# Stuart Victoria



## Steve_Withnell (Oct 1, 2010)

Finally, my version of the Stuart Victoria is pretty near close to finished. There has been a lot of interest for the HM forum so I thought I'd just drop a link to my blog:

http://tinyurl.com/3xuc6mo

I've literally only two or three trivial components to finish off then a fair bit of tweaking and polishing and it will be good for a trial run in its completed state.

One issue with this steam engine build is continuous attention to the aesthetics of the layout, which is tough for those like me who just want an excuse to run up the machine!  Also is the amount of woodwork and plumbing needed. So next project will be IC.  I'm "manning up" to tackle the Whittle V8. An old timer told me if I can make the crank to spec, then the rest will be no problem... first some woodworking to do


----------



## don-tucker (Oct 1, 2010)

That's a nice job Steve,I think I have just found my next project.I thought the Victoria was a twin cylinder engine.
Don


----------



## NickG (Oct 1, 2010)

Very nice engine Steve. :bow:

Don, I believe there is a twin version too.

Nick


----------



## GWRdriver (Oct 1, 2010)

don-tucker  said:
			
		

> I thought the Victoria was a twin cylinder engine. - Don


Don,
The Victoria engine is sold in both single and double versions.


----------



## Steve_Withnell (Oct 2, 2010)

Yep there is a "twin Victoria". It's two sets of single Victoria kit castings and the two flywheels are locked together to form a single flywheel.  The sole plate in the single kit is designed to be used in the "twin" version.

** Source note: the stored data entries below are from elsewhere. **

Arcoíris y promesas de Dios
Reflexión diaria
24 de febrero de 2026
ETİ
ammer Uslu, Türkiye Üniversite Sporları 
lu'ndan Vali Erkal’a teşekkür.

The twin was designed by "Tubal Cain" as an example of a pit winding engine IIRC.  I met a guy who built one to wind a clock! 

Regards

Steve


----------



## Steve_Withnell (Oct 2, 2010)

don-tucker  said:
			
		

> That's a nice job Steve,I think I have just found my next project.I thought the Victoria was a twin cylinder engine.
> Don



Thanks for the kind remarks Don.  I took a short clip of it running on compressed air today:

[ame]http://www.youtube.com/watch?v=xqflW9fnGhc[/ame]

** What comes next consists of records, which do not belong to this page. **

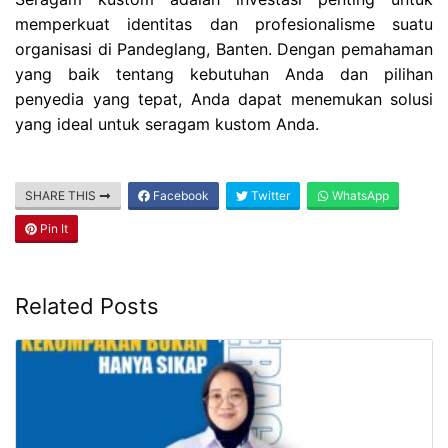
memperkuat identitas dan profesionalisme suatu
organisasi di Pandeglang, Banten. Dengan pemahaman
yang baik tentang kebutuhan Anda dan pilihan
penyedia yang tepat, Anda dapat menemukan solusi
yang ideal untuk seragam kustom Anda.
SHARE THIS
Facebook
Twitter
WhatsApp
Pin It
Related Posts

I uploaded it in HD, but it's much smoother played back at lower resolutions. I haven't made the lever that connects the governor to the shaft that drives the steam cutoff yet.  Other than that, there is a fair amount of tedious making sure all the studs are the right length and nicely finished.

Steve


----------



## NickG (Oct 2, 2010)

Beautiful engine and running perfectly! :bow:


----------



## don-tucker (Oct 2, 2010)

Runs a treat Steve,is the double steam chest your mod.I'll have a job deciding on the double or single,Christmas is coming.
Don


----------



## Steve_Withnell (Oct 3, 2010)

Hi Don - The Victoria is simple slide valve engine, so you need to buy some spares from Stuart to create the additional drive gear. Extras include extra steam chest, eccentric strap and extrusion for the steam flanges. The other mod I made was to use fish bellied rods rather than flat material for the valve pushrods.  The lubricator I made from bar and a couple of steam cocks.


----------



## bigal2749 (Oct 6, 2010)

Very nice :bow:
Could you please explain the valve system you've used. A treat to watch in action


----------



## don-tucker (Oct 6, 2010)

I would like to know more about that valve set up to
Don


----------



## Steve_Withnell (Oct 7, 2010)

The arrangement is that the lower rod drives the primary valve and the upper rod drives a Meyer expansion valve. I've cheated - I haven't made the expansion valve yet.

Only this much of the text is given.